The way you look is a really important part of who you are, but it cannot become a replacement for who you are. We obsess and overvalue our physical appearances because that's how we communicate to other people who we are, and when we're feeling inferior or judged or insecure, we want to compensate.
So whatever your particular stressor when it comes to appearance is — not wanting to leave the house without makeup, feeling like your style is never good enough, worrying incessantly about your weight, not feeling like you're attracting anybody romantically — actually tells you a lot about how you really feel on the inside. For example: the anxiety over always wearing makeup could be not wanting people to see who you really are. The lack of romantic attraction could be because you're not open to loving yourself, so you can't let anybody else in either. Do you see how quickly and easily we can project these issues onto our poor bodies who deserve our love more than anything else?

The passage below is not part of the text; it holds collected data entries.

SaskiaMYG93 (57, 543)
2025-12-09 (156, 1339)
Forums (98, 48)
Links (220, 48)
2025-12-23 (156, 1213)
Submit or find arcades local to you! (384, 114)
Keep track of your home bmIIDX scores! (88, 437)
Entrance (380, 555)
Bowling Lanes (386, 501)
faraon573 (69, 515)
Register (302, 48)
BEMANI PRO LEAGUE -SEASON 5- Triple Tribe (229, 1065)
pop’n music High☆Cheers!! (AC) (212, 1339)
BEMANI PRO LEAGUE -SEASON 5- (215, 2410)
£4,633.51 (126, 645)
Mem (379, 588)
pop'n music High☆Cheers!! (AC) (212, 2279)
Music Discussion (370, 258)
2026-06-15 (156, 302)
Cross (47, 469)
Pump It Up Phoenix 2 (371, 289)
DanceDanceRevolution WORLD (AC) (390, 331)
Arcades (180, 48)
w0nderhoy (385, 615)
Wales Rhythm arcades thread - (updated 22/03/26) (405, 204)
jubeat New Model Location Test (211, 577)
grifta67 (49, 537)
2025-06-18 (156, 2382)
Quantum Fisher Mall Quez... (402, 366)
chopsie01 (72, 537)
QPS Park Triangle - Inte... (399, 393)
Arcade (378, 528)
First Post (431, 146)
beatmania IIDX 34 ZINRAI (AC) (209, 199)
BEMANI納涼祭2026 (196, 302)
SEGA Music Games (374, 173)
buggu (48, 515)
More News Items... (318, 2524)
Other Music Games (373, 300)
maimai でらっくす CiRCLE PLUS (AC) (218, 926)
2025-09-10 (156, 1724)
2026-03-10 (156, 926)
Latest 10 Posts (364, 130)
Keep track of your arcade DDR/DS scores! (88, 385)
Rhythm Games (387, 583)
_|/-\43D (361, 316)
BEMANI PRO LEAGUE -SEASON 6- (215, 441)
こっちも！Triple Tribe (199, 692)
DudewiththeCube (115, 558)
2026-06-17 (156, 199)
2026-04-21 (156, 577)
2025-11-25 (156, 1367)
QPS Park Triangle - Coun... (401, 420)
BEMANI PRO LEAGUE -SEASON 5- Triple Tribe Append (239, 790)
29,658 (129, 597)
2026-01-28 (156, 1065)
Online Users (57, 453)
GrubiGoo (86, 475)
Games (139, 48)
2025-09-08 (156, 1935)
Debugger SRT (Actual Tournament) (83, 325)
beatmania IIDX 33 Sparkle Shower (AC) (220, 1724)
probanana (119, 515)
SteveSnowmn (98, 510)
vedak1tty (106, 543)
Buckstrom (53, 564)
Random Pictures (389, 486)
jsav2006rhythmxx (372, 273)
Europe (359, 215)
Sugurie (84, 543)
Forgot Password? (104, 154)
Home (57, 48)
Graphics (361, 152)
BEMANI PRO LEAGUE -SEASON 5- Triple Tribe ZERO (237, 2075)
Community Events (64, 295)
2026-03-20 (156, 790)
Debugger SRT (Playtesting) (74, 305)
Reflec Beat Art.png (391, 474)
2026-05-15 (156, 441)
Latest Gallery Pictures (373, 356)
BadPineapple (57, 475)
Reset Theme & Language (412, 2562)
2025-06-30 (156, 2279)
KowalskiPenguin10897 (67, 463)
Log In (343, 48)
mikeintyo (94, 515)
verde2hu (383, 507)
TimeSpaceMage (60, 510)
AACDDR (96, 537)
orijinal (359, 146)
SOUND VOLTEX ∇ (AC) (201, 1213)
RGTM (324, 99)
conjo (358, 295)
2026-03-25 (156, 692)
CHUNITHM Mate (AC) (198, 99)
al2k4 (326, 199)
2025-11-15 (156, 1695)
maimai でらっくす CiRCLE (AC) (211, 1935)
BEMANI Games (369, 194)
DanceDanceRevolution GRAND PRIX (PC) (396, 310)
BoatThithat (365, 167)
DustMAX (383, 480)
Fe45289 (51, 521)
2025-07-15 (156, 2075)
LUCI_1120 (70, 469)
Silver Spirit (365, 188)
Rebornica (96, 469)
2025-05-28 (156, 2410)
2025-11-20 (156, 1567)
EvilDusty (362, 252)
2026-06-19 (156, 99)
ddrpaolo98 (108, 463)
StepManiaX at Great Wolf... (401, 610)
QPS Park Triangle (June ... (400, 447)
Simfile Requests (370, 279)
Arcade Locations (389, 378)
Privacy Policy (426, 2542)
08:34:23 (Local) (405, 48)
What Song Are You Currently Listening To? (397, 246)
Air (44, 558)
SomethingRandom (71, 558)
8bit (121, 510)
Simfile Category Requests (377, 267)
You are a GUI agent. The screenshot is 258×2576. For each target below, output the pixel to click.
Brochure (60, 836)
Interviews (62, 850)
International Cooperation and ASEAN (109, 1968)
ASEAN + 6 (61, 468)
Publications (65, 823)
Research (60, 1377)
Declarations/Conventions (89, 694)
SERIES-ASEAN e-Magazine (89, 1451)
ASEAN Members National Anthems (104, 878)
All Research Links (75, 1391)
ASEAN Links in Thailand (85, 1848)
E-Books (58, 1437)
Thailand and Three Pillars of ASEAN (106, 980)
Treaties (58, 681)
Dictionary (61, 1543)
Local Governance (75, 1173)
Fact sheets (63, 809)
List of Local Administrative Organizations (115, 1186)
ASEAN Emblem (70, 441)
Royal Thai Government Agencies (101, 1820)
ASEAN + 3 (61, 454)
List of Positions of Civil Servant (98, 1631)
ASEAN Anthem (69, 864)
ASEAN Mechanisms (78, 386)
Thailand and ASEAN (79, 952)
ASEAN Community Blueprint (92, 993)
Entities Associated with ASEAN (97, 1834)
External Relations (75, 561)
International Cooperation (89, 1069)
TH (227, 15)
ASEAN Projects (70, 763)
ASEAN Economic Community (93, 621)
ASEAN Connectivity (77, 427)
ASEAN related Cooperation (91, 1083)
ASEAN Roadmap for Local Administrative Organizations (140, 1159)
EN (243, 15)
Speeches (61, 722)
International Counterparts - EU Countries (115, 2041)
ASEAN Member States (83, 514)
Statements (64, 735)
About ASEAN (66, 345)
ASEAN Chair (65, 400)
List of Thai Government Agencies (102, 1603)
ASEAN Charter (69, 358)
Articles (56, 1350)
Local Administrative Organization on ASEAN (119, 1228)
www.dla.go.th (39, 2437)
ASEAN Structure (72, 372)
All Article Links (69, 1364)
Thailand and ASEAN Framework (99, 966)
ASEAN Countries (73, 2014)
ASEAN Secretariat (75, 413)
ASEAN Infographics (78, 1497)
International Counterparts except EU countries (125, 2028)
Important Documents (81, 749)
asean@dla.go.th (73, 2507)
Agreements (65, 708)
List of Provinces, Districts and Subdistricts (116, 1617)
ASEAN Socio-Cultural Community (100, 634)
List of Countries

If you're not inspired already, here are a few things that happen when you seriously stop caring about how you look (to other people) and start really focusing on who you are, and how confident you feel.
You Realize That Nobody Is Thinking About You As Much As You Assume Or Fear
They're all too busy worrying about what other people think about them — it's a nasty cycle, and it's also one that few people stop to recognize. Most of their anxiety about what people think of them is null and void: people are rarely thinking about you... if at all.
You Realize That It's Not Just Beautiful People Who Have Love
In fact, it's more often the opposite. If you look around you: at couples you know, at people walking down the street, even, you realize that it's not just "perfect, beautiful" people who have love. It is a connection between people, and not some prerequisite of being conventionally beautiful, that determines who we end up with.
You Realize How Much Of Our Beauty/Makeup/Style Routines And Trends Surround The Idea Of "Fixing" Yourself
Perhaps the most liberating part of it all is realizing that there is nothing wrong with you, and there never was. You don't have to alter yourself significantly just to be "OK." You can instead alter the way you think about what "OK" really means.
You Realize That Caring What Other People Think Of How You Look Doesn't Make Them Like You More
... Or whatever else you're convinced constantly policing yourself will get you.
You Realize That Being "Trendy" Only Proves You're Great At Being A Follower; Having "Personal Style" Proves You're An Individual
You don't look back on people who adhered to trends flawlessly throughout the decades as being "fashionable" or "cool" or "great." They just seem... well... not themselves.
You Realize That Being Yourself Feels So Much Better Than Looking "Perfect" (Or Trying To)
It may be cliché, but as soon as you actually let yourself ~be yourself~, the feeling of acceptance doesn't even come close to comparing to the feeling of constantly striving to look a certain way.
You Realize That People Don't Actually Admire Or Revere "Perfect" Looking People
It's people who know themselves and are true to themselves that are really compelling.
You Realize You Have Nothing To Prove
You have nobody's acceptance to earn, and you have no code to which you are obligated. It may have begun within the society you were born to, but you sustained it... and you don't have to anymore.